Page-level text extractions>
%%
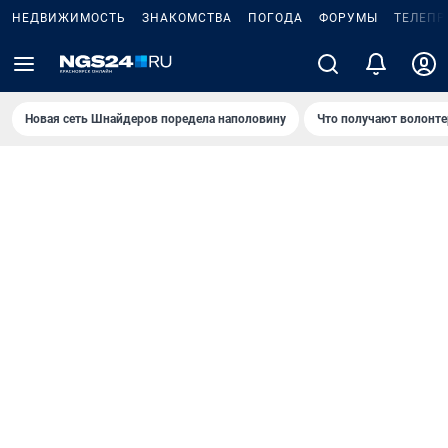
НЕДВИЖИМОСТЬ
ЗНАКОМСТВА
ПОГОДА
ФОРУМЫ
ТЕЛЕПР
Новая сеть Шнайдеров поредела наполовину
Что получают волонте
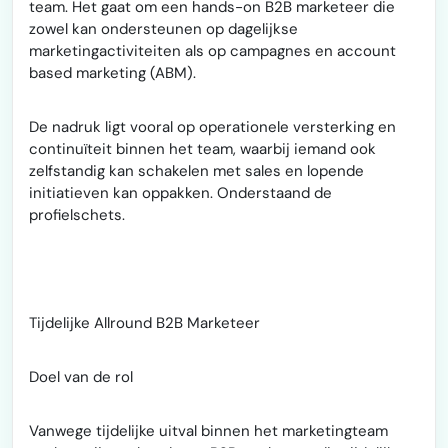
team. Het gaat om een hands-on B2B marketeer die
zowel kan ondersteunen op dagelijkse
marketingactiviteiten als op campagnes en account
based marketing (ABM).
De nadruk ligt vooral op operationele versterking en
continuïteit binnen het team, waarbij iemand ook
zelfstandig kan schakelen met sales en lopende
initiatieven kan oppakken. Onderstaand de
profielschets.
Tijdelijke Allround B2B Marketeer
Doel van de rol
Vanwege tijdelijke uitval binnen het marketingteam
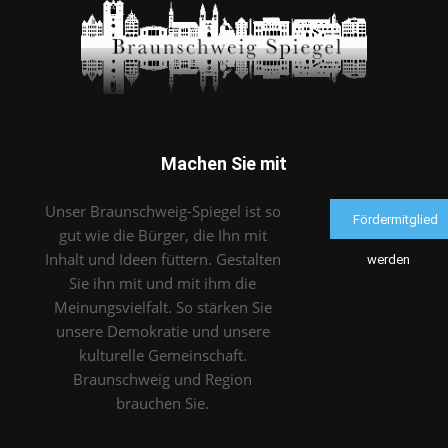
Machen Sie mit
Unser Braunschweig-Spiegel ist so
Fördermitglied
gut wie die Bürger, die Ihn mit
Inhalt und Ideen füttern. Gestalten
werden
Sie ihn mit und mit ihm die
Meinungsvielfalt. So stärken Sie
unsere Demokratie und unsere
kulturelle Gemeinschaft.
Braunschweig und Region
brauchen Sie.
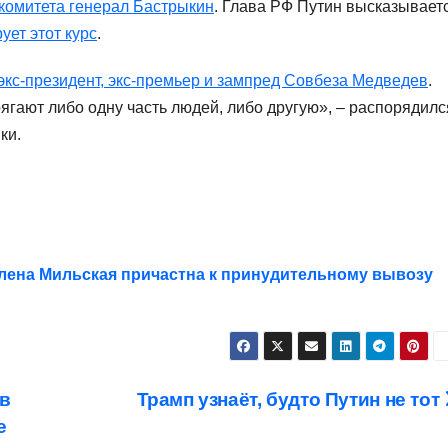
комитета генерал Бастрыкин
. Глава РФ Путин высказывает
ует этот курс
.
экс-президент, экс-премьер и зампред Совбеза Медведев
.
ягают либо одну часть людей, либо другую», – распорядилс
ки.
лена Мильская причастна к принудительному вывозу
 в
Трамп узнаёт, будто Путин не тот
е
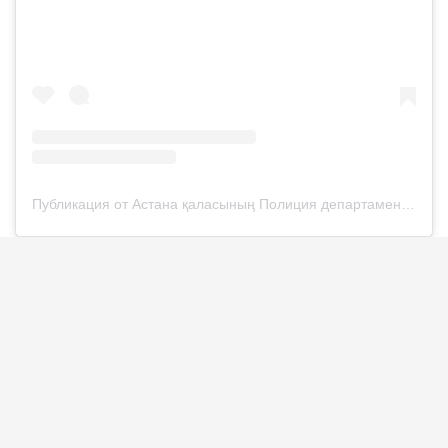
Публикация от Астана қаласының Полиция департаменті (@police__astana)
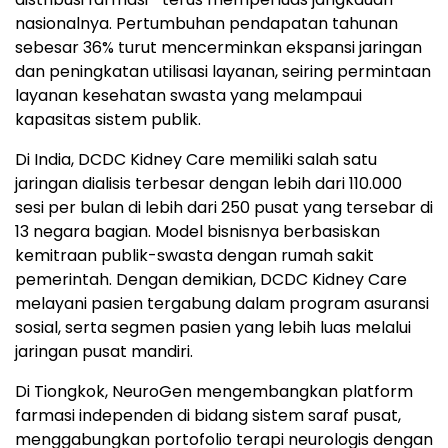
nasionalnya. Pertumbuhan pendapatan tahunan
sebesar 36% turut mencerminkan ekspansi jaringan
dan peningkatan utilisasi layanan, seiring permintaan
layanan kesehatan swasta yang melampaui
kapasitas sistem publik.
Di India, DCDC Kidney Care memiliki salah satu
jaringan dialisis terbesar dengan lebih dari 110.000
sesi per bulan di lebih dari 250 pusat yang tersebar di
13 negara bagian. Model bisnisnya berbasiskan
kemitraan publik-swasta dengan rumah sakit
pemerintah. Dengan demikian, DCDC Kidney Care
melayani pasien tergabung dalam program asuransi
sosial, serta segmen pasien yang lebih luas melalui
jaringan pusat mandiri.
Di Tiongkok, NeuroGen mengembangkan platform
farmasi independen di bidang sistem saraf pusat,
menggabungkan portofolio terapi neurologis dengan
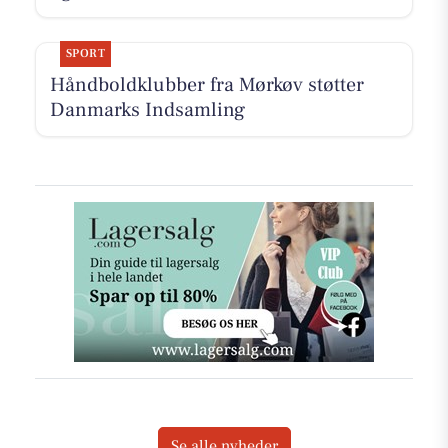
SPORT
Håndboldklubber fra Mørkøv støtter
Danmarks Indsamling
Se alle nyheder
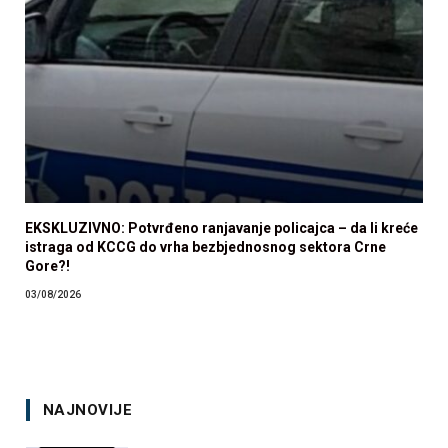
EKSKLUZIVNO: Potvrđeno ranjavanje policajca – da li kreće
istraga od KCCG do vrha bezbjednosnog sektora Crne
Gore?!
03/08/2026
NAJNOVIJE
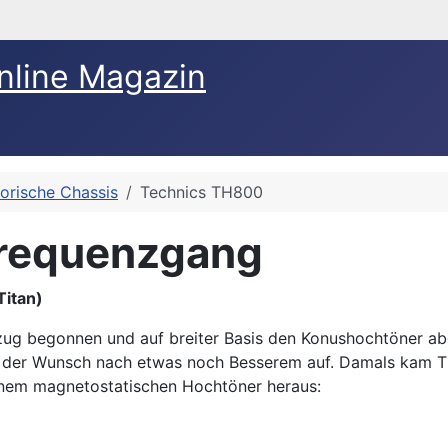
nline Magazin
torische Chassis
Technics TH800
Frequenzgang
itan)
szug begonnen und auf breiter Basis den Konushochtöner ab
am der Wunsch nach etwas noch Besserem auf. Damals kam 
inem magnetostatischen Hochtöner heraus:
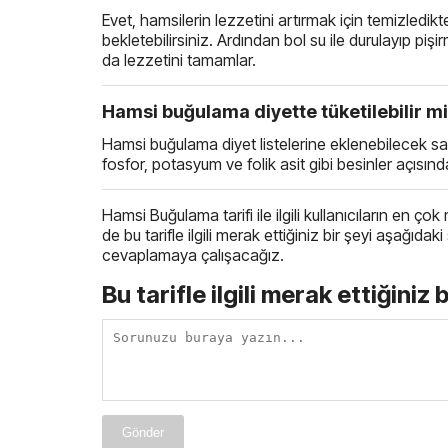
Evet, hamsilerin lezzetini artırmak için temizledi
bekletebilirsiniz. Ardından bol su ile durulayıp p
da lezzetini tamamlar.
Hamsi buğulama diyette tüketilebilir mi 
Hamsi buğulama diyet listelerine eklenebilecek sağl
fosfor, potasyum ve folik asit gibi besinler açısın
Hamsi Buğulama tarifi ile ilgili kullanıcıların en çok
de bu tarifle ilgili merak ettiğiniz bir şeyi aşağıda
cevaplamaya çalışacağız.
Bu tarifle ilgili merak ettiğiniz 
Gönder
%%
How to complete this task>
All pictures are to be skipped; the lines from the first line of the records through the line containing "brauchen Sie." are to be repeated exactly, both ends included.

Task result>
НЕДВИЖИМОСТЬ
ЗНАКОМСТВА
ПОГОДА
ФОРУМЫ
ТЕЛЕПР
Новая сеть Шнайдеров поредела наполовину
Что получают волонте
team. Het gaat om een hands-on B2B marketeer die
zowel kan ondersteunen op dagelijkse
marketingactiviteiten als op campagnes en account
based marketing (ABM).
De nadruk ligt vooral op operationele versterking en
continuïteit binnen het team, waarbij iemand ook
zelfstandig kan schakelen met sales en lopende
initiatieven kan oppakken. Onderstaand de
profielschets.
Tijdelijke Allround B2B Marketeer
Doel van de rol
Vanwege tijdelijke uitval binnen het marketingteam
Machen Sie mit
Unser Braunschweig-Spiegel ist so
Fördermitglied
gut wie die Bürger, die Ihn mit
Inhalt und Ideen füttern. Gestalten
werden
Sie ihn mit und mit ihm die
Meinungsvielfalt. So stärken Sie
unsere Demokratie und unsere
kulturelle Gemeinschaft.
Braunschweig und Region
brauchen Sie.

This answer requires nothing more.